> Structured page parsing data:
○ ○ ○ ○

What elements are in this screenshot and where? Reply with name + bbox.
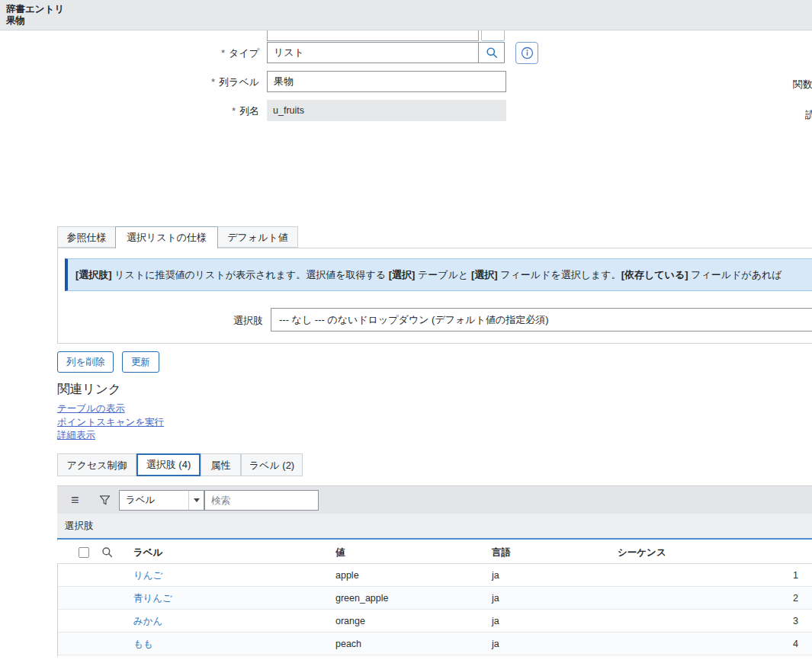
column-name-field-label: *列名 <box>0 105 259 117</box>
column-name-text: 列名 <box>239 105 259 117</box>
table-row: 青りんご green_apple ja 2 <box>58 587 812 610</box>
tab-default-value[interactable]: デフォルト値 <box>217 226 298 248</box>
update-button[interactable]: 更新 <box>122 351 159 373</box>
form-header: 辞書エントリ 果物 <box>0 0 812 30</box>
info-message-part: [選択] <box>389 269 416 280</box>
related-links-title: 関連リンク <box>57 381 121 398</box>
column-label-text: 列ラベル <box>219 76 259 88</box>
column-search-icon[interactable] <box>101 546 113 558</box>
type-info-button[interactable] <box>515 42 538 64</box>
tab-attributes[interactable]: 属性 <box>201 453 241 476</box>
page-title: 辞書エントリ <box>6 3 806 15</box>
type-field-label: *タイプ <box>0 47 259 59</box>
search-icon <box>486 46 498 59</box>
choice-sequence-cell: 2 <box>722 587 798 610</box>
choice-language-cell: ja <box>492 633 499 655</box>
column-name-readonly-input: u_fruits <box>267 100 506 121</box>
tab-choices[interactable]: 選択肢 (4) <box>136 453 201 476</box>
required-asterisk: * <box>221 47 225 59</box>
type-label-text: タイプ <box>229 47 259 59</box>
choice-sequence-cell: 3 <box>722 610 798 633</box>
record-name: 果物 <box>6 15 806 27</box>
choices-select[interactable]: --- なし --- のないドロップダウン (デフォルト値の指定必須) <box>271 308 812 332</box>
header-value[interactable]: 値 <box>335 541 345 564</box>
list-menu-icon[interactable]: ≡ <box>71 492 79 508</box>
show-details-link[interactable]: 詳細表示 <box>57 429 95 442</box>
show-table-link[interactable]: テーブルの表示 <box>57 402 125 415</box>
search-field-dropdown[interactable]: ラベル <box>119 490 204 511</box>
select-all-checkbox[interactable] <box>79 547 89 558</box>
info-message: [選択肢] リストに推奨値のリストが表示されます。選択値を取得する [選択] テ… <box>65 258 812 291</box>
choice-language-cell: ja <box>492 564 499 587</box>
type-lookup-button[interactable] <box>478 42 505 63</box>
delete-column-button[interactable]: 列を削除 <box>57 351 114 373</box>
filter-icon[interactable] <box>99 495 111 506</box>
header-sequence[interactable]: シーケンス <box>618 541 666 564</box>
choice-value-cell: green_apple <box>335 587 389 610</box>
info-message-part: フィールドがあれば <box>688 269 782 280</box>
choice-language-cell: ja <box>492 587 499 610</box>
info-icon <box>521 46 534 59</box>
tab-labels[interactable]: ラベル (2) <box>241 453 303 476</box>
type-input[interactable] <box>267 42 479 63</box>
dictionary-entry-screen: 辞書エントリ 果物 *タイプ *列ラベル 関数 *列名 u_fruits 読 参… <box>0 0 812 663</box>
choice-label-link[interactable]: 青りんご <box>133 587 172 610</box>
header-language[interactable]: 言語 <box>492 541 511 564</box>
table-row: もも peach ja 4 <box>58 633 812 655</box>
chevron-down-icon <box>188 491 204 510</box>
choice-list-toolbar: ≡ ラベル <box>57 485 812 514</box>
required-asterisk: * <box>211 76 215 88</box>
choice-sequence-cell: 1 <box>722 564 798 587</box>
choice-label-link[interactable]: りんご <box>133 564 162 587</box>
list-search-input[interactable] <box>204 490 319 511</box>
choice-value-cell: peach <box>335 633 361 655</box>
search-field-dropdown-value: ラベル <box>126 491 155 510</box>
choice-value-cell: apple <box>335 564 359 587</box>
list-header-row: ラベル 値 言語 シーケンス <box>57 541 812 564</box>
choices-field-label: 選択肢 <box>72 314 263 328</box>
column-label-input[interactable] <box>267 71 506 92</box>
choice-label-link[interactable]: もも <box>133 633 153 655</box>
tab-access-control[interactable]: アクセス制御 <box>57 453 136 476</box>
info-message-part: [選択] <box>471 269 498 280</box>
tab-reference-spec[interactable]: 参照仕様 <box>57 226 116 248</box>
clipped-right-label-1: 関数 <box>793 78 812 91</box>
choice-sequence-cell: 4 <box>722 633 798 655</box>
info-message-part: フィールドを選択します。 <box>498 269 621 280</box>
table-row: みかん orange ja 3 <box>58 610 812 633</box>
run-point-scan-link[interactable]: ポイントスキャンを実行 <box>57 416 164 429</box>
list-title: 選択肢 <box>57 514 812 540</box>
info-message-part: [依存している] <box>621 269 688 280</box>
tab-choice-list-spec[interactable]: 選択リストの仕様 <box>115 226 218 248</box>
partial-lookup-button-above <box>481 29 505 41</box>
choice-language-cell: ja <box>492 610 499 633</box>
header-label[interactable]: ラベル <box>133 541 162 564</box>
table-row: りんご apple ja 1 <box>58 564 812 587</box>
choice-value-cell: orange <box>335 610 365 633</box>
required-asterisk: * <box>232 105 236 117</box>
column-label-field-label: *列ラベル <box>0 76 259 88</box>
info-message-part: テーブルと <box>415 269 470 280</box>
clipped-right-label-2: 読 <box>805 108 812 122</box>
info-message-part: リストに推奨値のリストが表示されます。選択値を取得する <box>112 269 389 280</box>
choice-label-link[interactable]: みかん <box>133 610 162 633</box>
info-message-part: [選択肢] <box>75 269 112 280</box>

○ ○ ○ ○

> Brief: Each entry above should be copied word for word, with the images omitted.

> Solved problem:
What elements are in this screenshot and where? Reply with name + bbox.
column-name-field-label: *列名 <box>0 105 259 117</box>
column-name-text: 列名 <box>239 105 259 117</box>
table-row: 青りんご green_apple ja 2 <box>58 587 812 610</box>
tab-default-value[interactable]: デフォルト値 <box>217 226 298 248</box>
update-button[interactable]: 更新 <box>122 351 159 373</box>
form-header: 辞書エントリ 果物 <box>0 0 812 30</box>
info-message-part: [選択] <box>389 269 416 280</box>
related-links-title: 関連リンク <box>57 381 121 398</box>
column-label-text: 列ラベル <box>219 76 259 88</box>
column-search-icon[interactable] <box>101 546 113 558</box>
type-info-button[interactable] <box>515 42 538 64</box>
tab-attributes[interactable]: 属性 <box>201 453 241 476</box>
page-title: 辞書エントリ <box>6 3 806 15</box>
type-field-label: *タイプ <box>0 47 259 59</box>
search-icon <box>486 46 498 59</box>
choice-sequence-cell: 2 <box>722 587 798 610</box>
choice-language-cell: ja <box>492 633 499 655</box>
column-name-readonly-input: u_fruits <box>267 100 506 121</box>
tab-choices[interactable]: 選択肢 (4) <box>136 453 201 476</box>
required-asterisk: * <box>221 47 225 59</box>
type-label-text: タイプ <box>229 47 259 59</box>
choice-sequence-cell: 3 <box>722 610 798 633</box>
record-name: 果物 <box>6 15 806 27</box>
choices-select[interactable]: --- なし --- のないドロップダウン (デフォルト値の指定必須) <box>271 308 812 332</box>
header-value[interactable]: 値 <box>335 541 345 564</box>
list-menu-icon[interactable]: ≡ <box>71 492 79 508</box>
show-details-link[interactable]: 詳細表示 <box>57 429 95 442</box>
show-table-link[interactable]: テーブルの表示 <box>57 402 125 415</box>
search-field-dropdown[interactable]: ラベル <box>119 490 204 511</box>
select-all-checkbox[interactable] <box>79 547 89 558</box>
info-message: [選択肢] リストに推奨値のリストが表示されます。選択値を取得する [選択] テ… <box>65 258 812 291</box>
choice-language-cell: ja <box>492 564 499 587</box>
type-lookup-button[interactable] <box>478 42 505 63</box>
delete-column-button[interactable]: 列を削除 <box>57 351 114 373</box>
filter-icon[interactable] <box>99 495 111 506</box>
header-sequence[interactable]: シーケンス <box>618 541 666 564</box>
choice-value-cell: green_apple <box>335 587 389 610</box>
info-message-part: フィールドがあれば <box>688 269 782 280</box>
choice-language-cell: ja <box>492 587 499 610</box>
info-icon <box>521 46 534 59</box>
tab-labels[interactable]: ラベル (2) <box>241 453 303 476</box>
type-input[interactable] <box>267 42 479 63</box>
dictionary-entry-screen: 辞書エントリ 果物 *タイプ *列ラベル 関数 *列名 u_fruits 読 参… <box>0 0 812 663</box>
choice-label-link[interactable]: 青りんご <box>133 587 172 610</box>
header-language[interactable]: 言語 <box>492 541 511 564</box>
table-row: もも peach ja 4 <box>58 633 812 655</box>
chevron-down-icon <box>188 491 204 510</box>
choice-list-toolbar: ≡ ラベル <box>57 485 812 514</box>
required-asterisk: * <box>211 76 215 88</box>
choice-sequence-cell: 1 <box>722 564 798 587</box>
choice-label-link[interactable]: りんご <box>133 564 162 587</box>
list-search-input[interactable] <box>204 490 319 511</box>
choice-value-cell: peach <box>335 633 361 655</box>
search-field-dropdown-value: ラベル <box>126 491 155 510</box>
choice-value-cell: apple <box>335 564 359 587</box>
list-header-row: ラベル 値 言語 シーケンス <box>57 541 812 564</box>
choices-field-label: 選択肢 <box>72 314 263 328</box>
column-label-input[interactable] <box>267 71 506 92</box>
choice-label-link[interactable]: もも <box>133 633 153 655</box>
tab-access-control[interactable]: アクセス制御 <box>57 453 136 476</box>
info-message-part: [選択] <box>471 269 498 280</box>
tab-reference-spec[interactable]: 参照仕様 <box>57 226 116 248</box>
clipped-right-label-1: 関数 <box>793 78 812 91</box>
choice-sequence-cell: 4 <box>722 633 798 655</box>
info-message-part: フィールドを選択します。 <box>498 269 621 280</box>
table-row: みかん orange ja 3 <box>58 610 812 633</box>
run-point-scan-link[interactable]: ポイントスキャンを実行 <box>57 416 164 429</box>
list-title: 選択肢 <box>57 514 812 540</box>
info-message-part: [依存している] <box>621 269 688 280</box>
tab-choice-list-spec[interactable]: 選択リストの仕様 <box>115 226 218 248</box>
partial-lookup-button-above <box>481 29 505 41</box>
choice-language-cell: ja <box>492 610 499 633</box>
header-label[interactable]: ラベル <box>133 541 162 564</box>
table-row: りんご apple ja 1 <box>58 564 812 587</box>
choice-value-cell: orange <box>335 610 365 633</box>
required-asterisk: * <box>232 105 236 117</box>
column-label-field-label: *列ラベル <box>0 76 259 88</box>
info-message-part: テーブルと <box>415 269 470 280</box>
clipped-right-label-2: 読 <box>805 108 812 122</box>
info-message-part: リストに推奨値のリストが表示されます。選択値を取得する <box>112 269 389 280</box>
choice-label-link[interactable]: みかん <box>133 610 162 633</box>
info-message-part: [選択肢] <box>75 269 112 280</box>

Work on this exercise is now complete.